Navigating conspiracies and antivax
The importance of clear and accurate science communication is made even more urgent by the disturbing rise in misinformation about the virus and how to treat it. Some world leaders (most notably US President Trump and Brazilian President Bolsonaro) have track records of rejecting scientific advice and spreading misinformation. Indeed, both have disregarded social-distancing recommendations and promoted unproven treatments amid the coronavirus crisis. This has been met with widespread criticism, and even Fox news, a channel notoriously supportive of Trump, had to issue a warning when he suggested injecting disinfectant to combat the virus4. And Facebook and Twitter, in line with new policies to take down potentially harmful misinformation, removed videos of President Bolsonaro falsely claiming hydroxycholoroquine and on another occasion a “natural brew” as effective treatments against Covid-195,6.

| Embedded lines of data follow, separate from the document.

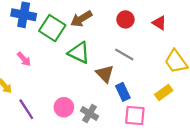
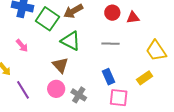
red triangle: (159, 23) -> (133, 18), moved, turned -40
gray line: (124, 55) -> (111, 44), turned -30
brown triangle: (105, 74) -> (60, 65), moved

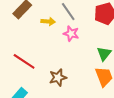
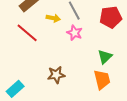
red line: (24, 61) -> (27, 33), moved

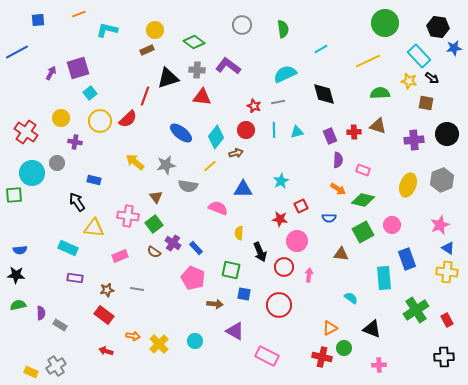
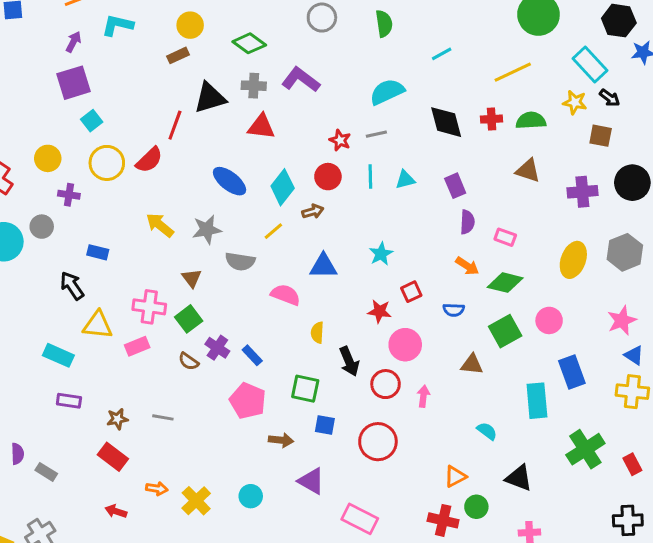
purple arrow: (51, 73) -> (74, 42), moved
red cross: (354, 132) -> (492, 119), moved
pink rectangle: (120, 256) -> (137, 346), moved

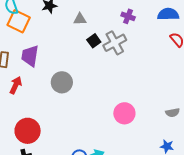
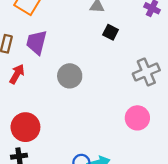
black square: (94, 41) -> (111, 32), turned -32
gray cross: (115, 43) -> (146, 72), moved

Even putting problematic presidents aside, the rise in conspiracy theories remains a pressing issue. This becomes especially alarming as we move towards developing a vaccine. A global vaccination programme relies on public trust in science and anti-vaccination campaigns could disrupt our best hope of beating the virus. In France, 33% of people were found, in a 2018 survey by the Wellcome Trust7 to disagree with the statement “vaccines are safe”. And in the US, anti-Covid vaccination protests have begun before one has even become available8.

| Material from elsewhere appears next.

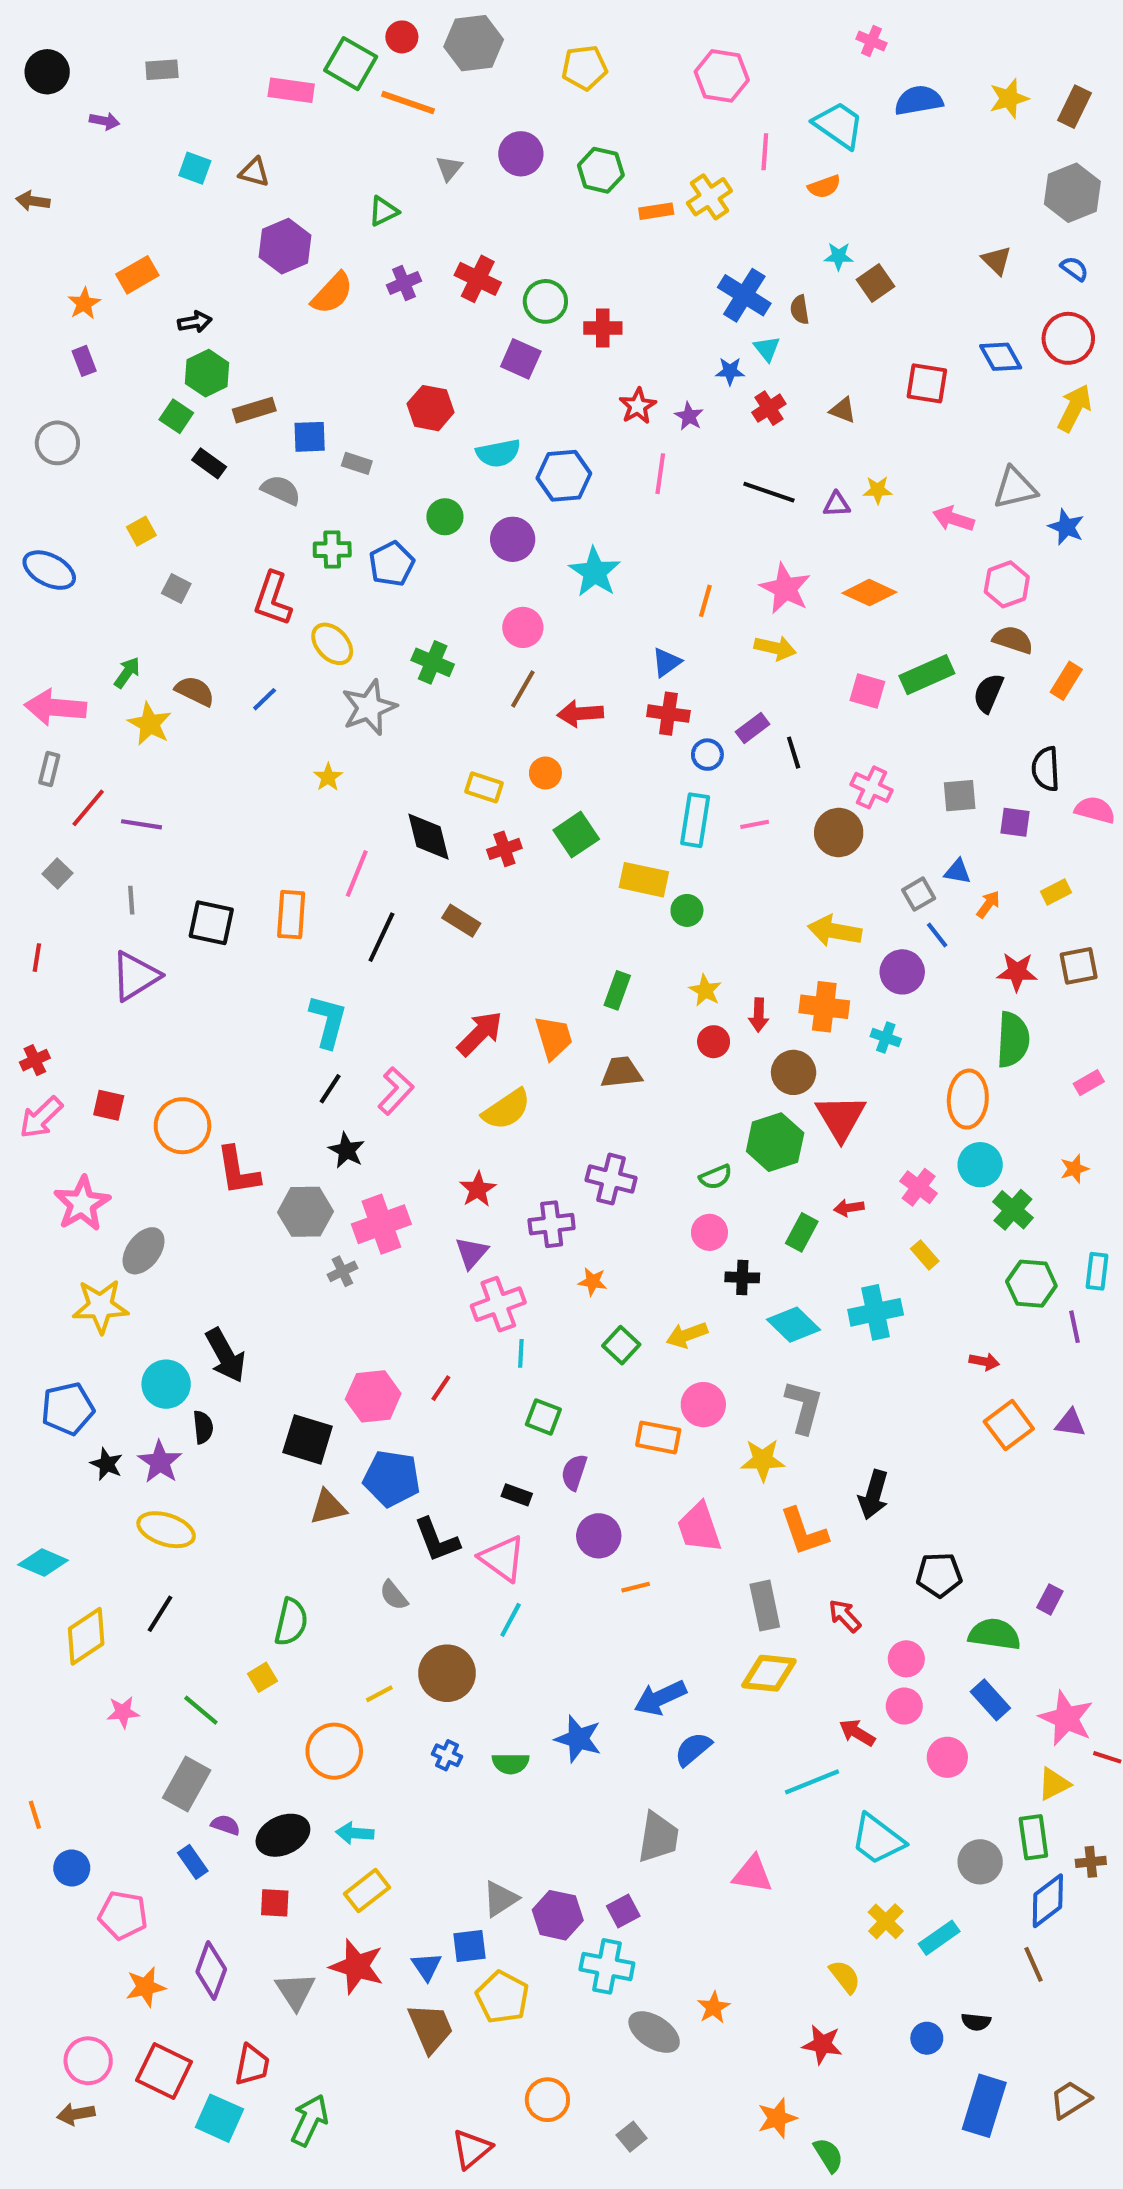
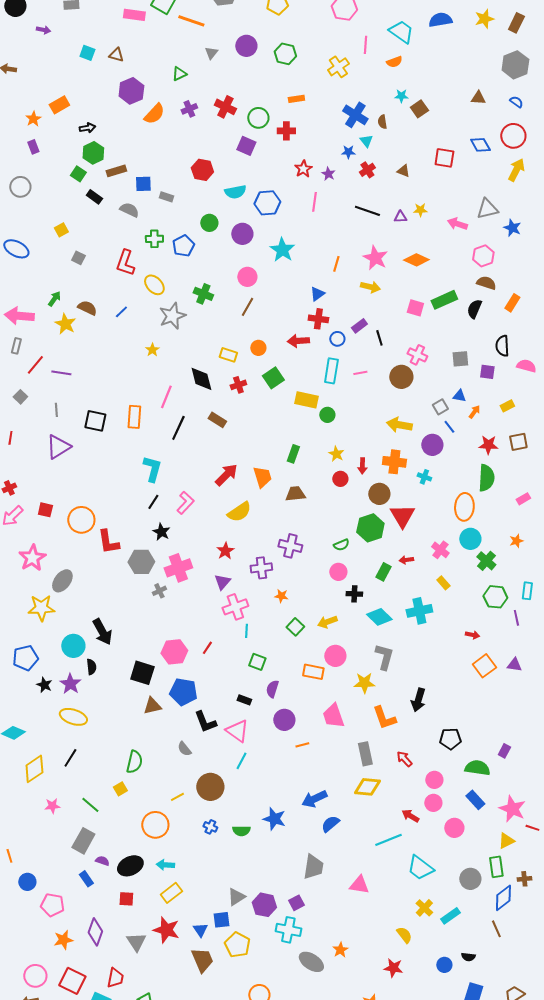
orange rectangle: (656, 211) -> (296, 99), moved
brown triangle: (997, 260) -> (478, 98), turned -42
red arrow: (580, 714) -> (298, 341), moved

A global vaccination programme relies on public trust in science and anti-vaccination campaigns could disrupt our best hope of beating the virus
Despite this, there could be no better proof of concept that vaccines are essential than our current situation. Indeed, living through the dire reality of a pandemic without a vaccine could persuade previous sceptics of their importance. Anti-vaccination attitudes are very much a Western problem7, perhaps due to lack of exposure to outbreaks in recent years, as major outbreaks such as SARS and MERS have been mainly restricted to Asia and the Middle East. The massive restrictions on our usual way of life and shocking global death toll as a result of not having one vaccine will hopefully change the attitudes of antivaxxers. That together with clear communication about the development process – which ensures rigorous evaluation of vaccine safety before release to the public.
Sink or swim?
Coronavirus has raised the public profile of science and placed a spotlight on the importance of clear and accurate scientific communication. This together with transparency in science, on the scientific method, and vaccine and drug development process, will be crucial to maintain public trust in science as we move out of this pandemic and into the future.